Our effective income tax rate was 24% and 9% for the three and six months ended June 30, 2017, respectively, as compared to 39% and 51% for the three and six months ended June 30, 2016, respectively.  Our income tax rate for the three and six months ended June 30, 2017 was favorably affected by excess tax benefits, primarily related to the exercise of non-qualified stock options and the vesting of stock awards, as discussed in Note 1 above, which decreased income tax expense by approximately $532,000 and $1.6 million, respectively.
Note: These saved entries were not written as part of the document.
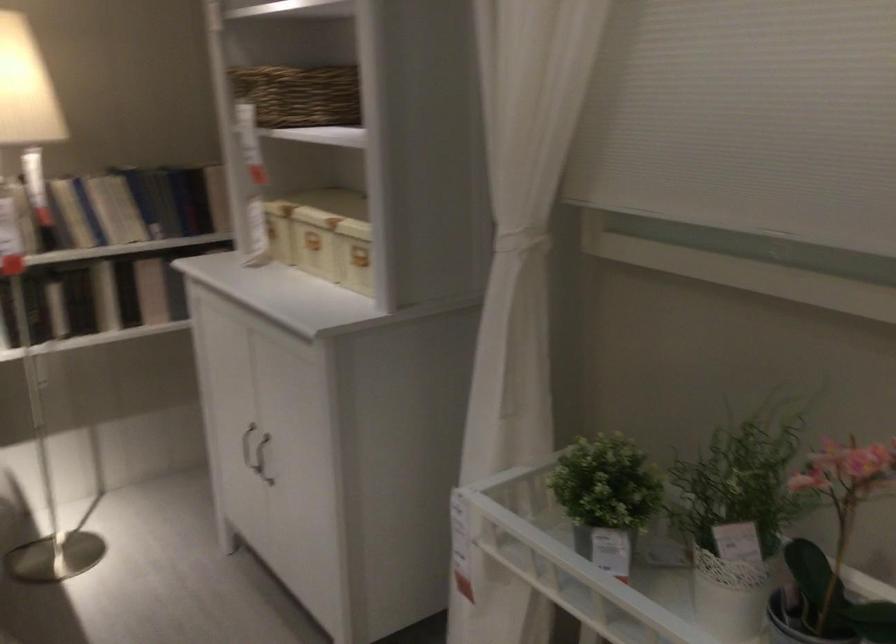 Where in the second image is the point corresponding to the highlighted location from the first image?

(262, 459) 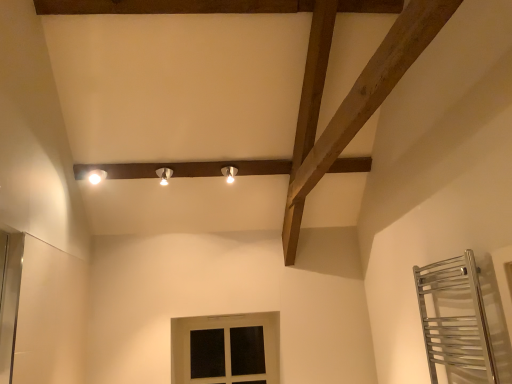 Question: In terms of width, does matte black window at lower center look wider or thinner when compared to matte silver light fixture at center, which is counted as the second light fixture, starting from the right?

Choices:
 (A) thin
 (B) wide

Answer: (A)

Question: In the image, is matte black window at lower center on the left side or the right side of matte silver light fixture at center, which is counted as the second light fixture, starting from the right?

Choices:
 (A) left
 (B) right

Answer: (B)

Question: Estimate the real-world distances between objects in this image. Which object is closer to the white glossy light fixture at upper left, the first light fixture when ordered from left to right?

Choices:
 (A) matte black window at lower center
 (B) white glossy light fixture at upper center, placed as the 1th light fixture when sorted from right to left
 (C) matte silver light fixture at center, the second light fixture positioned from the left

Answer: (C)

Question: Based on their relative distances, which object is farther from the white glossy light fixture at upper left, the first light fixture when ordered from left to right?

Choices:
 (A) white glossy light fixture at upper center, placed as the 1th light fixture when sorted from right to left
 (B) matte silver light fixture at center, which is counted as the second light fixture, starting from the right
 (C) matte black window at lower center

Answer: (C) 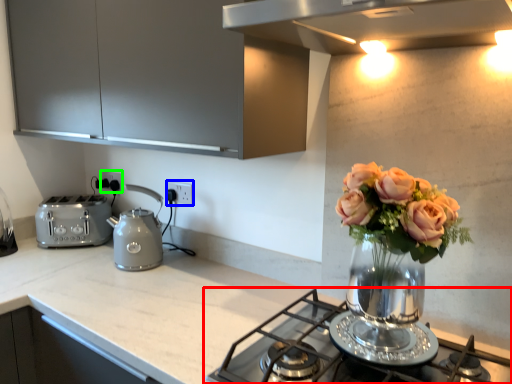 Question: Which is farther away from gas stove (highlighted by a red box)? electric outlet (highlighted by a blue box) or electric outlet (highlighted by a green box)?

Choices:
 (A) electric outlet
 (B) electric outlet

Answer: (B) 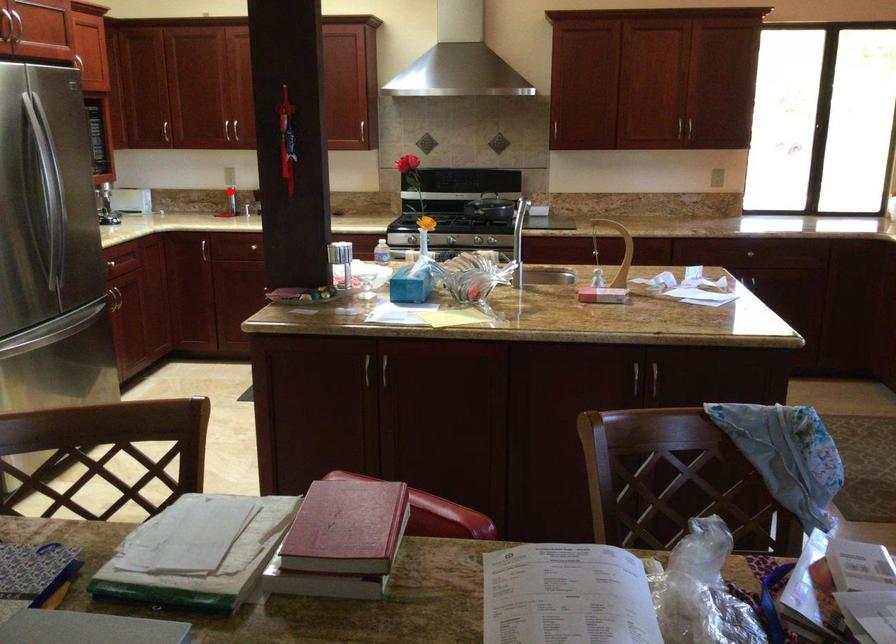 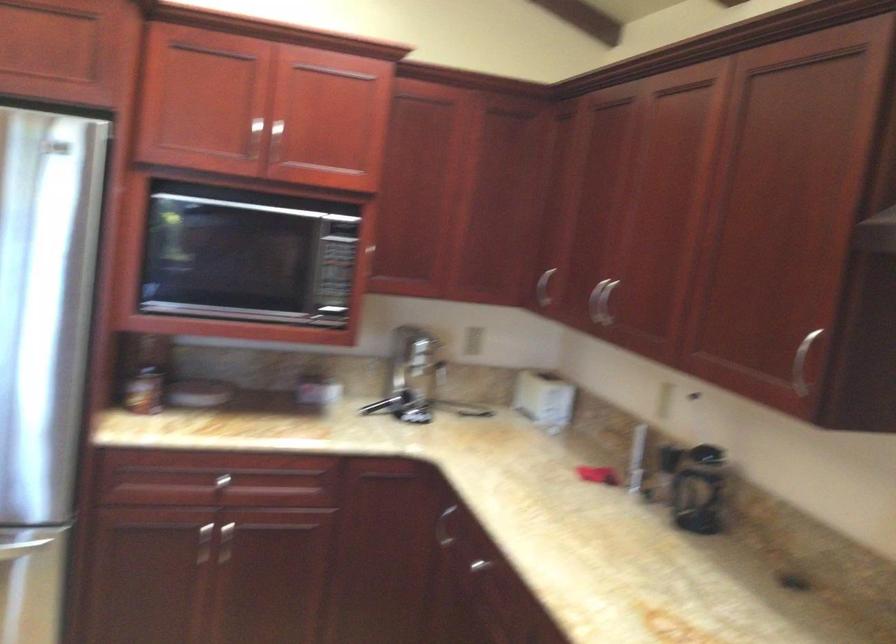 The point at the highlighted location is marked in the first image. Where is the corresponding point in the second image?

(699, 489) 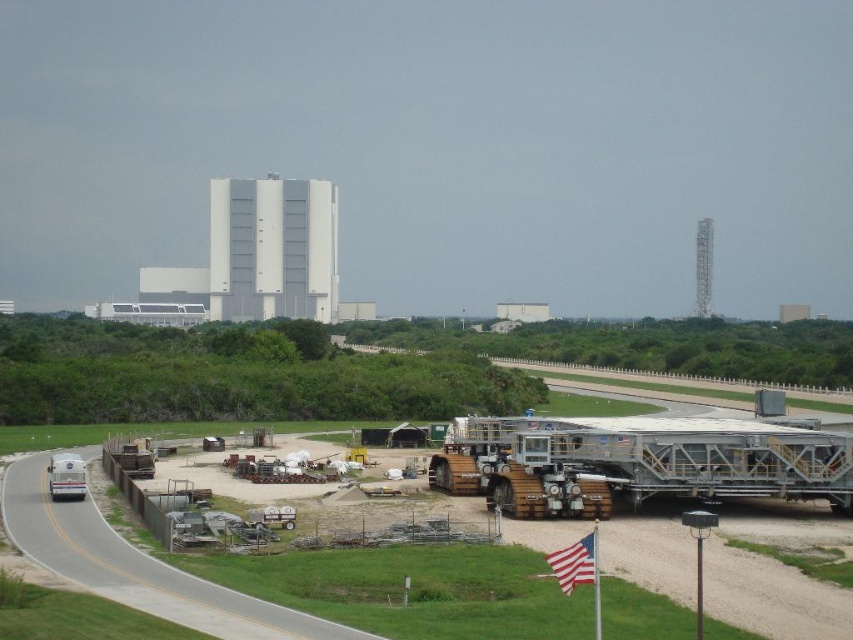 Question: Is metallic gray trailer truck at center right behind gray asphalt highway at lower left?

Choices:
 (A) no
 (B) yes

Answer: (B)

Question: Is gray asphalt highway at lower left smaller than american flag at lower right?

Choices:
 (A) no
 (B) yes

Answer: (A)

Question: Which point is closer to the camera?

Choices:
 (A) metallic gray construction equipment at lower center
 (B) metallic gray trailer truck at center right

Answer: (A)

Question: Which object is farther from the camera taking this photo?

Choices:
 (A) gray asphalt highway at lower left
 (B) american flag at lower right
 (C) metallic gray construction equipment at lower center

Answer: (C)

Question: Can you confirm if metallic gray trailer truck at center right is thinner than american flag at lower right?

Choices:
 (A) no
 (B) yes

Answer: (A)

Question: Which point appears farthest from the camera in this image?

Choices:
 (A) (589, 563)
 (B) (372, 634)
 (C) (584, 502)
 (D) (109, 547)

Answer: (C) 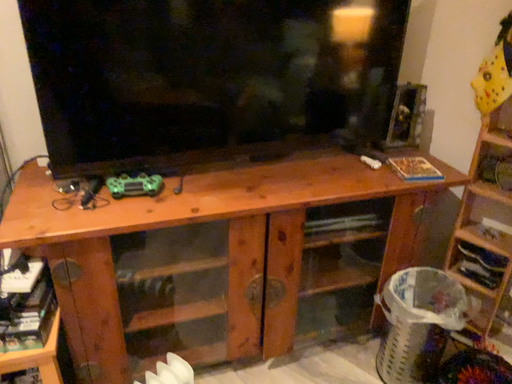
Our income tax rate for the three and six months ended June 30, 2016 was unfavorably impacted by the tax treatment of certain expenses related to the On-X acquisition, which had a larger impact on the tax rate in first quarter of 2016.  Our income tax rate for the six months ended June 30, 2016 was also unfavorably impacted by book/tax basis differences related to the HeRO Sale.



Deferred Income Taxes



We generate deferred tax assets primarily as a result of write-downs of inventory and deferred preservation costs; accruals for product and tissue processing liability claims; investment and asset impairments; and, in prior periods, due to operating losses.  We acquired significant deferred tax assets, primarily net operating loss carryforwards, from our acquisitions of On-X in 2016, Hemosphere in 2012, and Cardiogenesis in 2011.  We recorded significant deferred tax liabilities in 2016 related to the intangible assets acquired in the On-X acquisition.



As of June 30, 2017 we maintained a total of $2.2 million in valuation allowances against deferred tax assets, related to state net operating loss carryforwards, and had a net deferred tax asset of $148,000As of December 31, 2016 we had a total of $2.2 million in valuation allowances against deferred tax assets, related to state net operating loss carryforwards, and a net deferred tax liability of $7,000.